If your prof. is marking your paper, you have tons more leeway to be yourself and write whatever you want in your paper…they apparently are less afraid of giving A’s and not such huge sticklers for minute marking details. They can also be slightly more excited by originality. This is especially true if your Prof. has tenure…if not…be wary…and follow the steps advised for TA appreaciability.
My point is that I seem to have found that writing a paper who’s mark I can really delight in is more about strategy and careful plotting than having fun and enjoying the academic resources I have at my disposal. When I hand in my paper, my worries are multiple:
a.) Who’s marking this?
b.) How many A’s are they allowed to give out?
c.) How bright are my fellow classmates? Will they hog all the available A’s, making my inclusion into their circle a threat to the stability of the expected class average?
My fervent hope is usually to be graded right after some slacker who typed their conclusion while inebriated, or after some poor soul too full of stress and anxiety to carefully edit their sentence structure.
…maybe I shouldn’t admit these kinds of things…
Anyways, my point is that this is the way things in my classes here usually go, and going for essay help, meeting with TAs, talking to professors…really, my marks don’t really change too much after going through these little rounds…(I probably shouldn’t admit that either…) BUT the first part! Individual vs. society and pointedly bringing up what I’ve heard in class (whether to agree or disagree) this will bring me far!
So, basically, I was pretty awesome in first year.
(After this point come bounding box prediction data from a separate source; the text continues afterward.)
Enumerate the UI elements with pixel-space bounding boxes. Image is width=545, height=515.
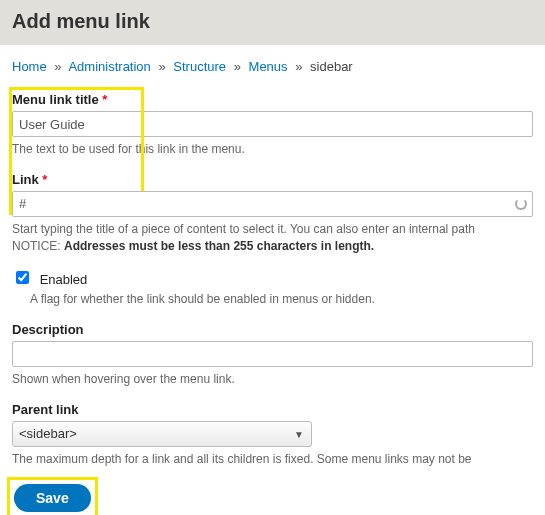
breadcrumb-sep: » — [295, 59, 302, 74]
description-label: Description — [12, 322, 533, 337]
breadcrumb-link-structure[interactable]: Structure — [173, 59, 226, 74]
form-item-parent-link: Parent link <sidebar> ▼ The maximum dept… — [12, 402, 533, 468]
parent-link-select[interactable]: <sidebar> — [12, 421, 312, 447]
required-mark: * — [102, 92, 107, 107]
description-help: Shown when hovering over the menu link. — [12, 371, 533, 388]
save-button[interactable]: Save — [14, 484, 91, 512]
form-item-enabled: Enabled A flag for whether the link shou… — [12, 268, 533, 308]
enabled-description: A flag for whether the link should be en… — [30, 291, 533, 308]
menu-link-title-input[interactable] — [12, 111, 533, 137]
description-input[interactable] — [12, 341, 533, 367]
breadcrumb-sep: » — [158, 59, 165, 74]
breadcrumb-link-menus[interactable]: Menus — [249, 59, 288, 74]
breadcrumb-sep: » — [234, 59, 241, 74]
required-mark: * — [42, 172, 47, 187]
enabled-checkbox[interactable] — [16, 271, 29, 284]
form-item-menu-link-title: Menu link title * The text to be used fo… — [12, 92, 533, 158]
page-header: Add menu link — [0, 0, 545, 45]
content-area: Home » Administration » Structure » Menu… — [0, 45, 545, 515]
breadcrumb-link-administration[interactable]: Administration — [68, 59, 150, 74]
parent-link-label: Parent link — [12, 402, 533, 417]
autocomplete-spinner-icon — [515, 198, 527, 210]
breadcrumb-current: sidebar — [310, 59, 353, 74]
form-item-description: Description Shown when hovering over the… — [12, 322, 533, 388]
breadcrumb: Home » Administration » Structure » Menu… — [12, 59, 533, 74]
actions-row: Save — [12, 482, 533, 514]
link-label: Link * — [12, 172, 533, 187]
link-description: Start typing the title of a piece of con… — [12, 221, 533, 255]
link-input[interactable] — [12, 191, 533, 217]
breadcrumb-link-home[interactable]: Home — [12, 59, 47, 74]
menu-link-title-label: Menu link title * — [12, 92, 533, 107]
breadcrumb-sep: » — [54, 59, 61, 74]
menu-link-title-description: The text to be used for this link in the… — [12, 141, 533, 158]
enabled-label[interactable]: Enabled — [40, 272, 88, 287]
form-item-link: Link * Start typing the title of a piece… — [12, 172, 533, 255]
page-title: Add menu link — [12, 10, 533, 33]
parent-link-description: The maximum depth for a link and all its… — [12, 451, 533, 468]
I actually got 100% on a history paper about Tibetan monks (I know…I was shocked too). In second year I was convinced of my genius when I got 89% in another course.
Anyways, the problem is that by third year I had deluded myself as to my brilliance.
You can only imagine the horribleness to come.
Basically, I had forgotten the golden rules of U of T artsie essay writing, and mistakenly thought I had some inherit merit of my own.
I believed I hadn’t suddenly gotten stupider, but there was, at some same time a tragic decreases in marks. I was going to class, writing notes, paying attention…but during assignments, I wanted to write my own ideas that had occurred to me in class.
This was not greeted warmly.
The comments I received were only adding to my frustration:
“I commend you for pursuing this topic! Truly ___ is an area that needs to be explored! However…._____ is really too broad to be explored in a 6 page paper.”
The frustration increased, my confidence decreased, and in all likelihood everything I churned out was probably pretentious, trite and crappy.
By fourth year, I really didn’t care and best of all, had found others that didn’t care either!
Together we expressed our creativity in our papers.
One friend added the word “tomfoolery” in every essay she wrote for a year, for the sheer entertainment value it gave her.
I personally went buck wild. I took a History of Film course and wrote my final paper about the importance of the James Bond franchise, purposely scorning the traditionally more “important” films. I took Science Fiction literature and wrote my final paper on fornication between humans and robots…a trend I had noticed popping up in almost every book I had to read in there. In my literary theory course, for my final paper, I chose America’s Next Top Model Cycle 10 as my text of choice and explained it in the context of Boris Eichenbaum and Russian formalism.
I really don’t regret this. I had a lot of fun.
Some of my profs and TAs quite enjoyed my writings, whereas others were less than amused.
So…now I’m in my fifth year, and really, I’m working on cleaning up my act. It’s tough getting back to my frame of mind from fifth year…the thing is, you see, that I love high marks. Getting one is like a dear hug, it’s like validation, it’s like acceptance…almost like parental love. Not getting one is a refusal, a put down, it’s like being told you’re just one of the pack (in truth…it made me act out a bit.)
I realize that this is not a healthy attitude…
But I still have a semester left to straighten out and possibly reform my ways…
However…I think I’ll still try to work in a little tomfoolery every now and then if I can.